Difficult,indeed, it would be to own on public television stories of stolen wealth, plunder, murder, tax evasion, lying about a degree from an elite university from a far land. Even just being asked about them can be traumatic. It is must easier to mouth a general theology: corruption is a human condition, not a political one. Vulnerability is risk. Risk means cost. Cost may be potentially losing the election in the ballot boxes, or much earlier, in the court. Theology may be the easy way out of the real narrative. Also cheaper, given what’s at stake.
“Integrity stores up principal for the future generation,” wrote Marvin Olasky in his book on leadership,” but the lack of it always leaves a bill, although one that might not be presented for many years.” A reversed pay– it forward at the expense of the citizenry. Huge debt is one big problem the next president will have on his/her plate. Guess who’s to blame?
At least two presidential aspirants espouse leadership by example: Moreno and Sen. Ping Lacson. It’s good, refreshing and reassuring on public television. But wait, a cautionary tale.
Moreno has fessed up to keeping excess contribution to his campaign in the mayoralty race three years ago to the tune of P50 million. “Do you think that was the right thing to do” asked a media panelist pointblank. Moreno didn’t miss a beat. “ I didn’t break a law,” he said, missing the whole point completely. Next time, if there are new laws or regulations about excess donations, he will toe the line. In the meantime, he will continue paying the corresponding taxes. Flashing his telegenic grin all the way to the bank, thank you.
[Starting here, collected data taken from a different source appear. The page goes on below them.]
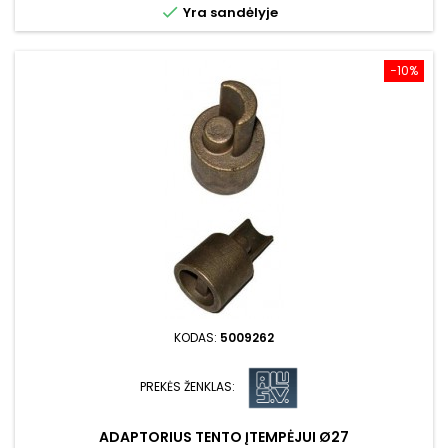

Yra sandėlyje
−10%
KODAS:
5009262
PREKĖS ŽENKLAS:
ADAPTORIUS TENTO ĮTEMPĖJUI Ø27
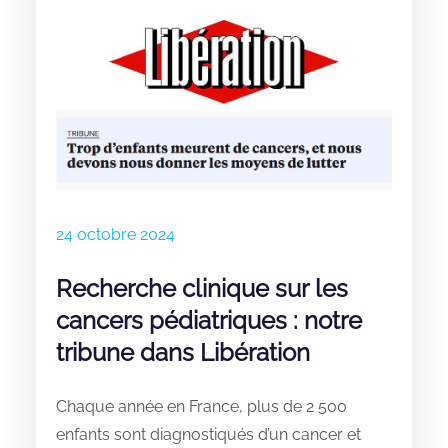
24 octobre 2024
Recherche clinique sur les
cancers pédiatriques : notre
tribune dans Libération
Chaque année en France, plus de 2 500
enfants sont diagnostiqués d’un cancer et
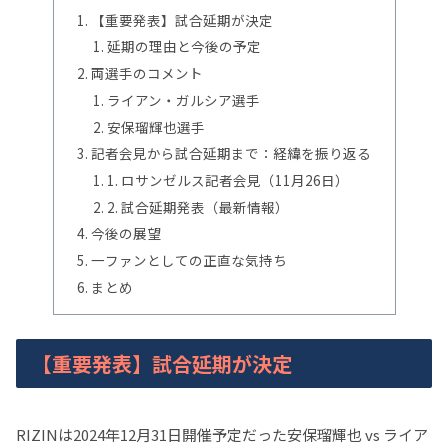
【重要発表】試合延期が決定
延期の理由と今後の予定
両選手のコメント
ライアン・ガルシア選手
安保瑠輝也選手
記者会見から試合延期まで：経緯を振り返る
1. ロサンゼルス記者会見（11月26日）
2. 試合延期発表（最新情報）
今後の展望
一ファンとしての正直な気持ち
まとめ
【重要発表】試合延期が決定
RIZINは2024年12月31日開催予定だった安保瑠輝也 vs ライア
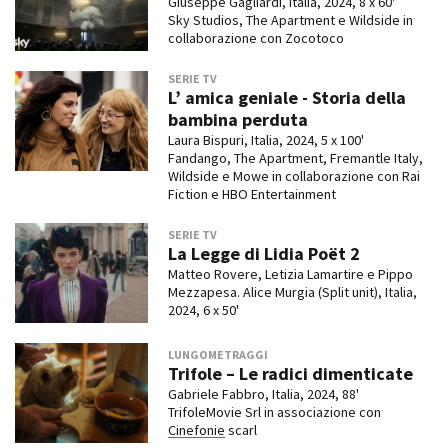
Giuseppe Gagliardi, Italia, 2024, 8 x 60'
Sky Studios, The Apartment e Wildside in
collaborazione con Zocotoco
SERIE TV
L’ amica geniale - Storia della
bambina perduta
Laura Bispuri, Italia, 2024, 5 x 100'
Fandango, The Apartment, Fremantle Italy,
Wildside e Mowe in collaborazione con Rai
Fiction e HBO Entertainment
SERIE TV
La Legge di Lidia Poët 2
Matteo Rovere, Letizia Lamartire e Pippo
Mezzapesa. Alice Murgia (Split unit), Italia,
2024, 6 x 50'
LUNGOMETRAGGI
Trifole – Le radici dimenticate
Gabriele Fabbro, Italia, 2024, 88'
TrifoleMovie Srl in associazione con
Cinefonie
scarl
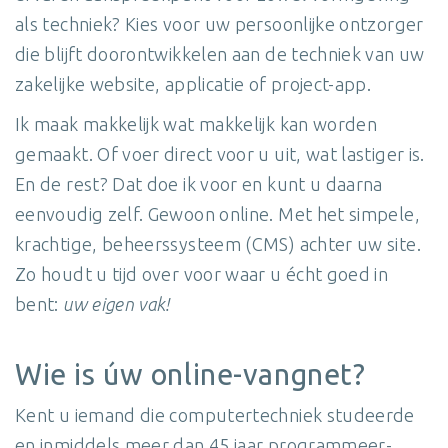
als techniek? Kies voor uw persoonlijke ontzorger
die blijft doorontwikkelen aan de techniek van uw
zakelijke website, applicatie of project-app.
Ik maak makkelijk wat makkelijk kan worden
gemaakt. Of voer direct voor u uit, wat lastiger is.
En de rest? Dat doe ik voor en kunt u daarna
eenvoudig zelf. Gewoon online. Met het simpele,
krachtige, beheerssysteem (CMS) achter uw site.
Zo houdt u tijd over voor waar u écht goed in
bent:
uw eigen vak!
Wie is úw online-vangnet?
Kent u iemand die computertechniek studeerde
en inmiddels meer dan 45 jaar programmeer-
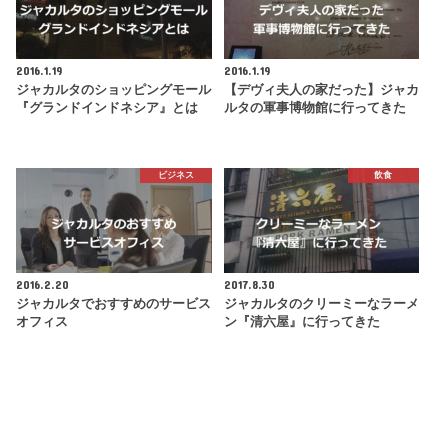
2016.1.19
2016.1.19
ジャカルタのショッピングモール
【デヴィ夫人の家だった】ジャカ
『グランドインドネシア』とは
ルタの軍事博物館に行ってきた
ビジネス
飲食
2016.2.20
2017.8.30
ジャカルタでおすすめのサービス
ジャカルタのクリーミーなラーメ
オフィス
ン『清六屋』に行ってきた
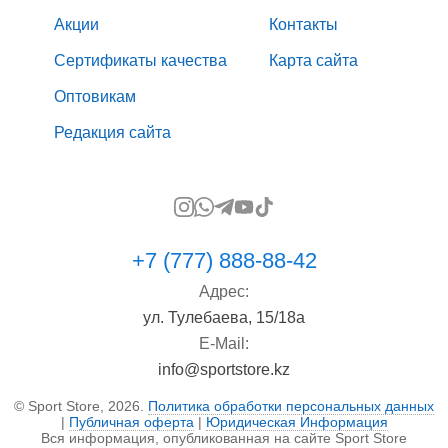
Акции
Контакты
Сертификаты качества
Карта сайта
Оптовикам
Редакция сайта
+7 (777) 888-88-42
Адрес:
ул. Тулебаева, 15/18а
E-Mail:
info@sportstore.kz
© Sport Store, 2026.
Политика обработки персональных данных
|
Публичная оферта
|
Юридическая Информация
Вся информация, опубликованная на сайте Sport Store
Lacson, on the other hand, was hard pressed in giving convincing answers to two questions 1) Why did he hide when a warrant arrest was issued against him for an alleged crime ?2) Why didn’t he arrest the person who sent bribe money to his office? The mystery remains, notwithstanding his explanation. By now, he should realize that closure, like healing, is a matter of time as well as opportunity. The latter isn’t promising, given the last survey ratings which placed him at the bottom of the race. History may do him justice in time.
For Robredo as well as for the obscure Leony de Guzman, it’s been clear as day that there have been no innuendos or insinuations of flawed moral character. Never mind the labor leader; he’s probably not in it to win it, or is a long, long shot.
More public interviews of the presidential aspirants are in the offing. For strategic reason, five of them find the on-the-spot, in-your-face questions, tough and honest as they come ,the prize to pay for aiming to be the highest official of the land. For the same reason, the other one refuses to join them in telling the Filipino people they are worthy of the public trust they seek .
More than the others, BBM owes the nation a real sense of accountability, past, present and future. Like the others, he should be more than promising. As an American senator urged his father before the EDSA People Power Revolution in 1986, cut and cut cleanly.